Besonderer Mind-Map zum 10-jährigen Bestehen der Kooperation: es gab was festzuhalten. Foto: Jennifer Pahlke

Von Jennifer Pahlke

Integration in allen Lebensbereichen – Wunsch oder Realität? Den Erkenntnissen des zehnjährigen Jubiläums der „Städtekooperation Integration.Interkommunal“ folgend, ist Integration ein Thema, was uns dauerhaft begleiten wird. In das alle miteinbezogen werden sollen – und müssen. Damit sind nicht nur Politiker gemeint. Es geht darum, dass VertreterInnen aus allen gesellschaftlichen Bereichen zusammenarbeiten und konstruktiv diskutieren, wie Integration in Deutschland, im Ruhrgebiet, in Dortmund verbessert werden könnte.

Geteiltes Motiv der beteiligten Städte: interkulturelle Kompetenz – das geht im Ruhrgebiet alle an!

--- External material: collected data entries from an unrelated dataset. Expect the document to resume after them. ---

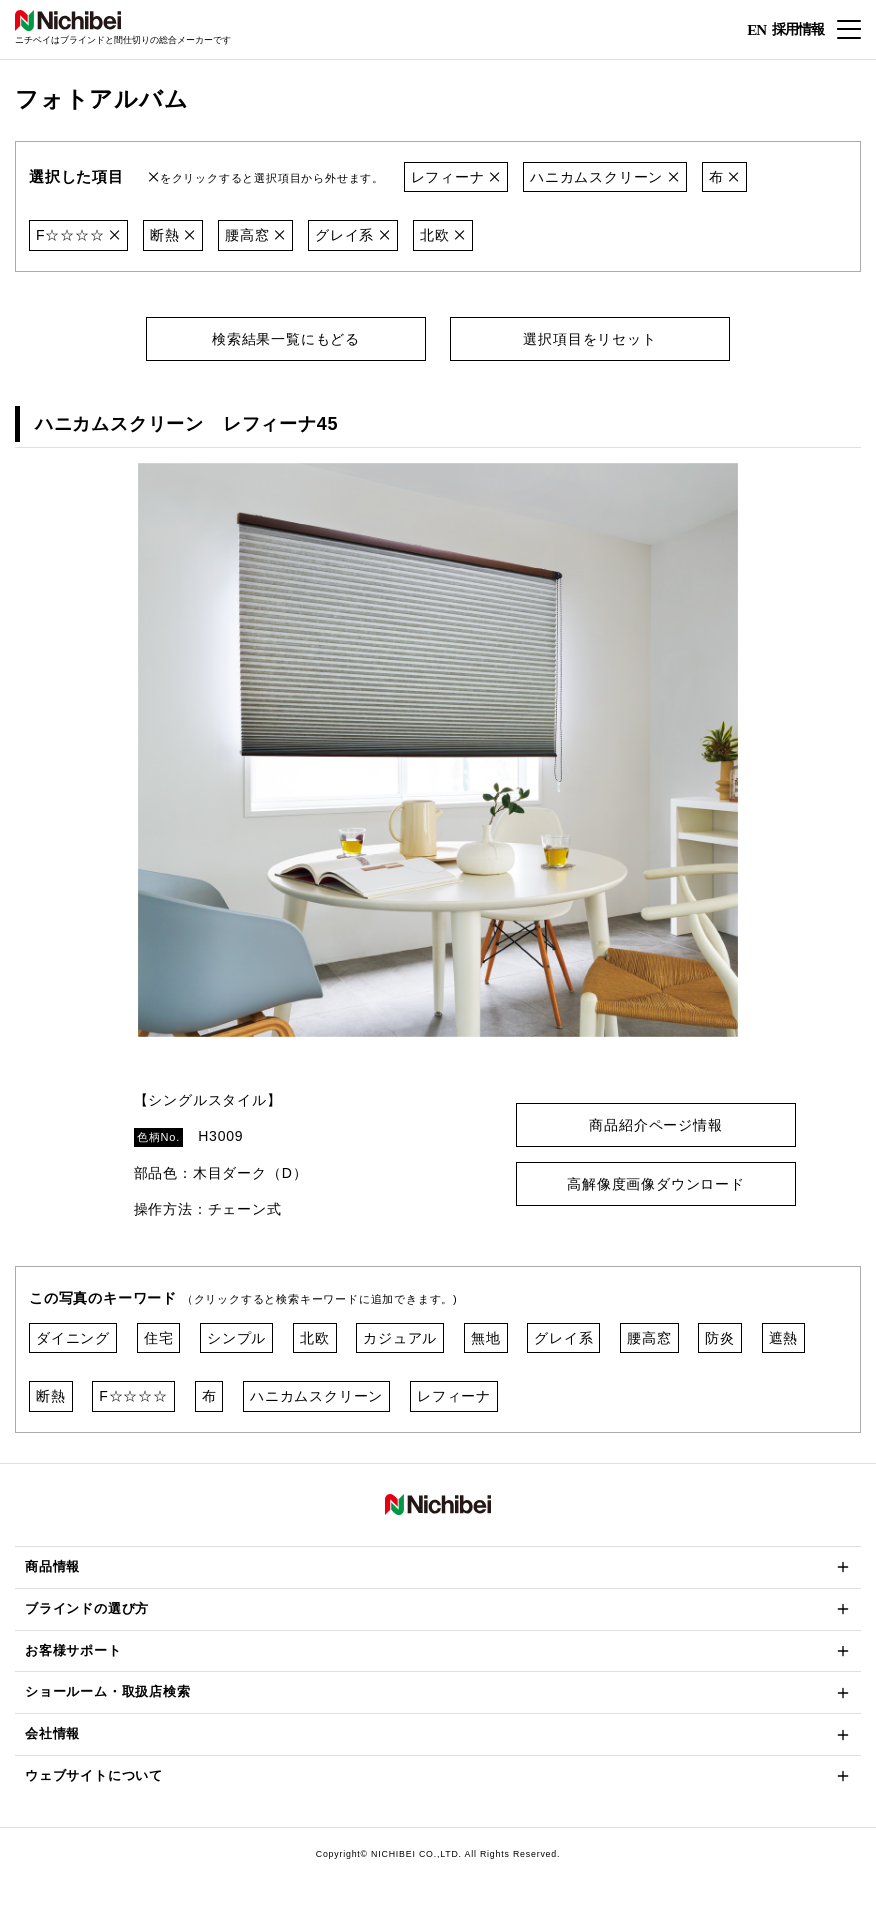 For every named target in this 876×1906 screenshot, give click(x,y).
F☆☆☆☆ (78, 235)
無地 (486, 1338)
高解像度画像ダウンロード (656, 1184)
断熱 (173, 235)
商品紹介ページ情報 (655, 1125)
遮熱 (784, 1338)
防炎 (720, 1338)
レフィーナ (456, 177)
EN (756, 30)
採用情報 (798, 28)
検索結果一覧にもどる (286, 339)
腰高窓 (255, 235)
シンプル (236, 1338)
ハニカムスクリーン (605, 177)
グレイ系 (353, 235)
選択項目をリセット (589, 339)
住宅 (159, 1338)
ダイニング (73, 1338)
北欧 (443, 235)
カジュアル (400, 1338)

Moderation der Veranstaltung: Axel Jürgens

Die Städtekooperation Integration.Interkommunal ist eine Zusammenarbeit von mittlerweile 9 Städten der Metropole Ruhr (Bochum, Bottrop, Dortmund, Duisburg, Essen, Gelsenkirchen, Herne, Mülheim an der Ruhr und Oberhausen), die sich unter anderem mit dem Aspekt der interkulturellen Kompetenz beschäftigt.

Zum zehnjährigen Bestehen des Verbundes hatte die Stadt Dortmund geladen. Thema der Veranstaltung im Rathaus: wie „Zukunft in Vielfalt“ durch Integration ruhrweit-kooperativ gesichert werden kann.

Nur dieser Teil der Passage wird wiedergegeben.